Neste momento, as tratativas ainda estão em fase inicial. Mesmo assim, já há troca de documentos e definição de pontos estratégicos. As reuniões bilaterais formais devem ocorrer em uma etapa posterior.
Foco brasileiro está na lavagem de dinheiro
De acordo com integrantes do Ministério da Justiça, o interesse do Brasil se concentra em dois eixos principais. O primeiro é o combate à lavagem de dinheiro. O segundo envolve a recuperação de ativos no exterior.
Nos últimos anos, investigações da Polícia Federal e da Receita Federal identificaram que facções criminosas brasileiras utilizam os Estados Unidos para ocultar recursos ilícitos. Em seguida, esses valores retornam ao Brasil como investimentos ou permanecem no exterior para sustentar atividades ilegais.
Por isso, o governo brasileiro busca ampliar a troca de informações financeiras. Além disso, pretende facilitar a localização de recursos, a repatriação de valores e a prisão de suspeitos fora do país.
Interesses dos EUA envolvem drogas e armas
Do lado americano, o foco é diferente, mas complementar. Os Estados Unidos querem impedir a expansão de facções latino-americanas em seu território. Além disso, buscam conter o tráfico internacional de drogas e armas.
Esses objetivos aparecem de forma clara na Estratégia de Segurança Nacional dos EUA. O documento defende maior estabilidade política no Hemisfério Ocidental. Segundo Washington, isso reduziria fluxos migratórios e fortaleceria governos aliados.
Nesse contexto, o governo americano pressiona parceiros a classificar facções criminosas como organizações terroristas. Essa medida amplia o alcance da atuação internacional dos EUA.
Lula e Trump trataram do tema
O presidente Lula conversou por telefone com o presidente Donald Trump sobre o acordo em dezembro. Na ocasião, Lula defendeu uma atuação baseada em cooperação institucional.
Ao mesmo tempo, o governo brasileiro reforçou que não aceita intervenções militares na região. Essa posição ganhou peso após ações recentes dos EUA ligadas à Venezuela e discursos mais duros contra o governo de Nicolás Maduro.
Forças Armadas adotam postura cautelosa
A cautela brasileira ficou evidente em episódios recentes. Em 2025, o então comandante do Comando Sul dos EUA solicitou visitar uma base do Exército em Rio Branco, no Acre.

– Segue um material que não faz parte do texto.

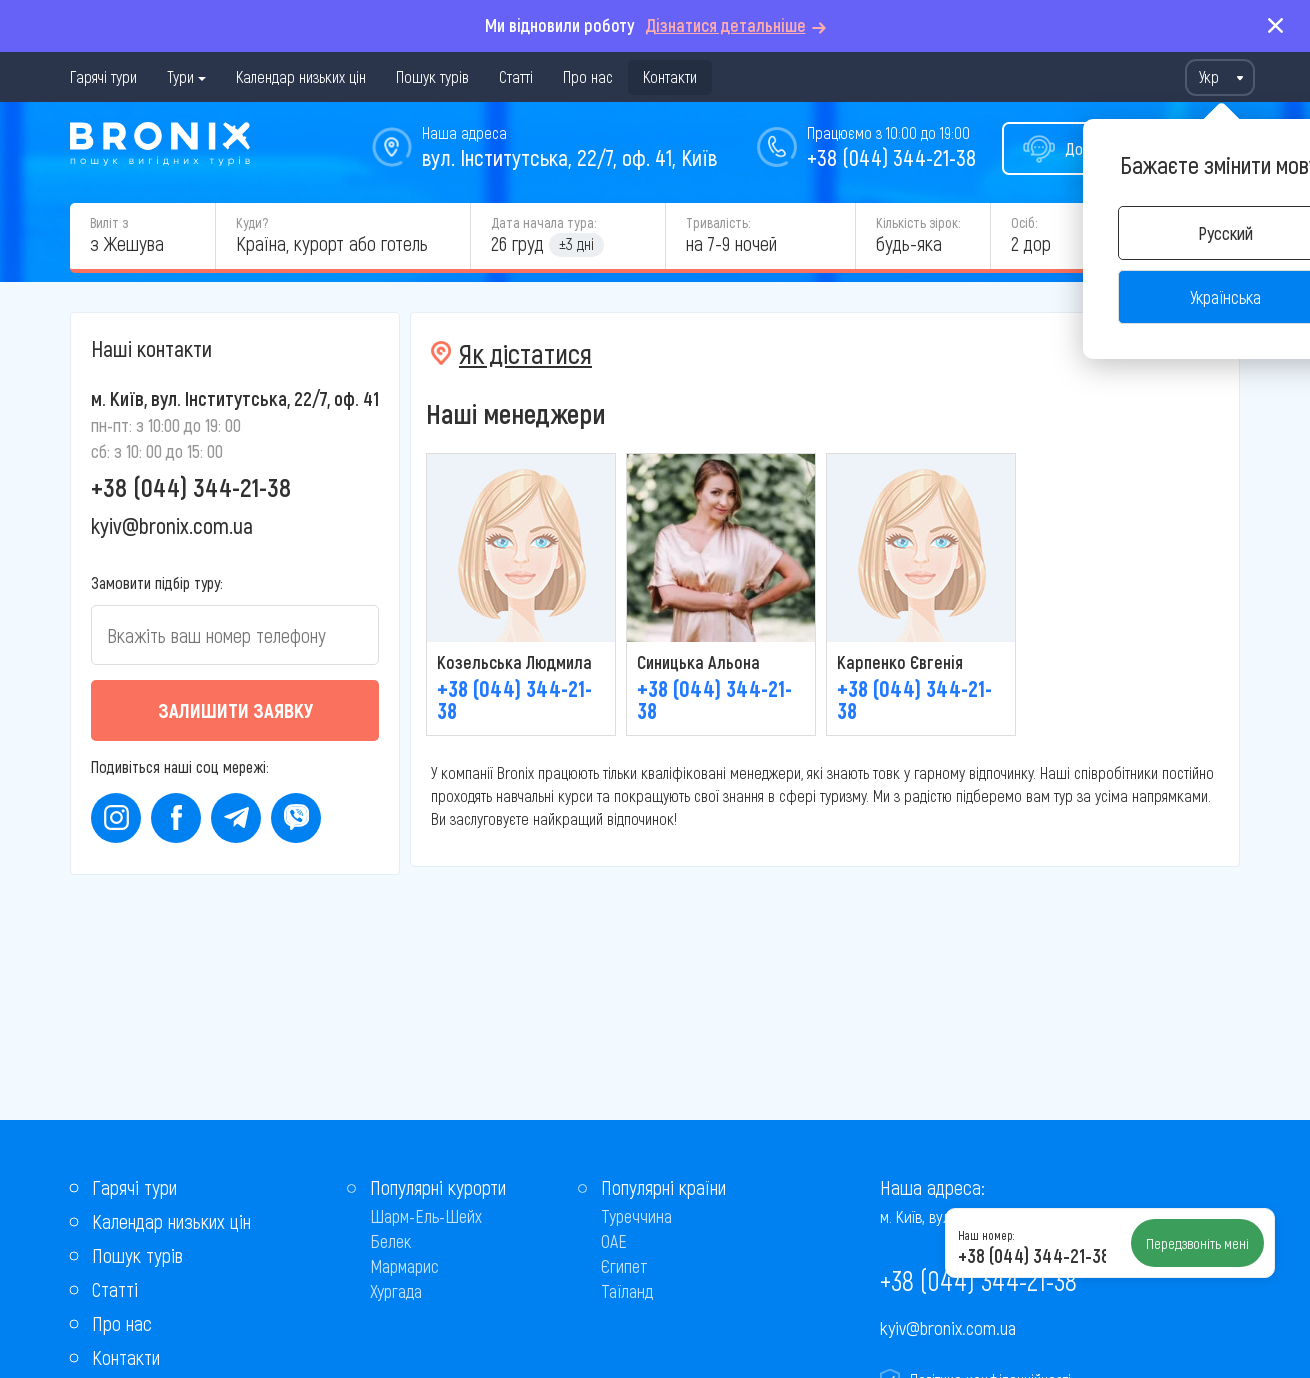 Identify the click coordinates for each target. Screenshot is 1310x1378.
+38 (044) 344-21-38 (891, 157)
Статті (516, 76)
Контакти (670, 76)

O objetivo seria conhecer operações na fronteira com Peru e Bolívia.
No entanto, a cúpula militar brasileira recusou o pedido. Em alternativa, ofereceu uma visita ao Comando Militar da Amazônia, em Manaus. Mesmo assim, a proposta não avançou.
Para autoridades brasileiras, o episódio reforçou a necessidade de limites claros na cooperação militar. A prioridade, portanto, é evitar presença operacional estrangeira em áreas sensíveis.

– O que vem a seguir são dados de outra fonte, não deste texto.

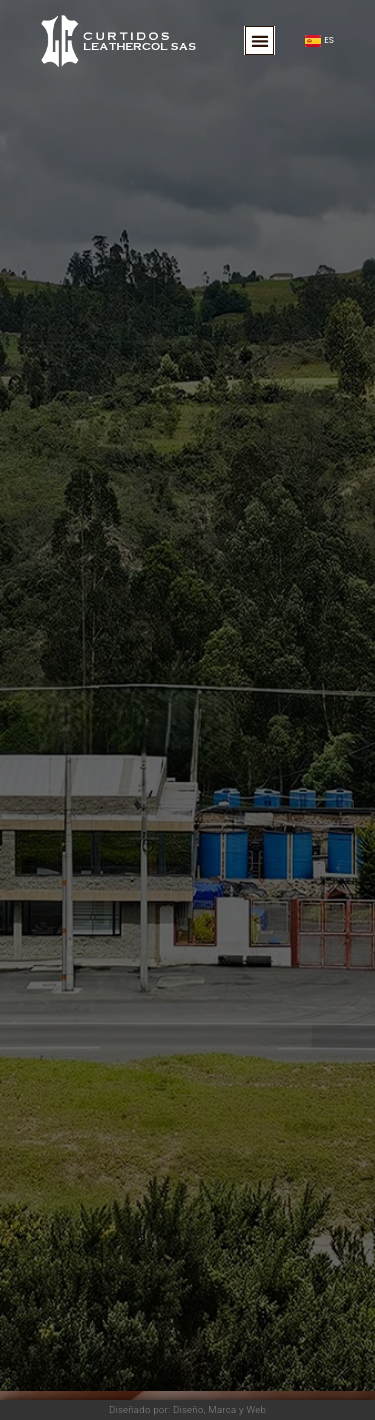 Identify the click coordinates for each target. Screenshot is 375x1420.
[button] (259, 40)
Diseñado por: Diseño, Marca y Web (187, 1409)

Acordo pode equilibrar interesses
Dentro do governo e das Forças Armadas, a avaliação é pragmática. Um acordo formal pode reduzir pressões externas. Além disso, pode organizar a cooperação internacional no combate ao crime organizado.
Ao mesmo tempo, o Brasil busca preservar sua soberania e evitar novos focos de instabilidade na América do Sul. Por isso, a negociação exige cautela diplomática e alinhamento político.
Cenário segue em construção
O avanço do acordo dependerá da consolidação dos interesses comuns. Também dependerá da capacidade de manter o diálogo sem rupturas. Enquanto isso, o Brasil aposta na diplomacia para enfrentar o crime organizado em um cenário regional cada vez mais sensível.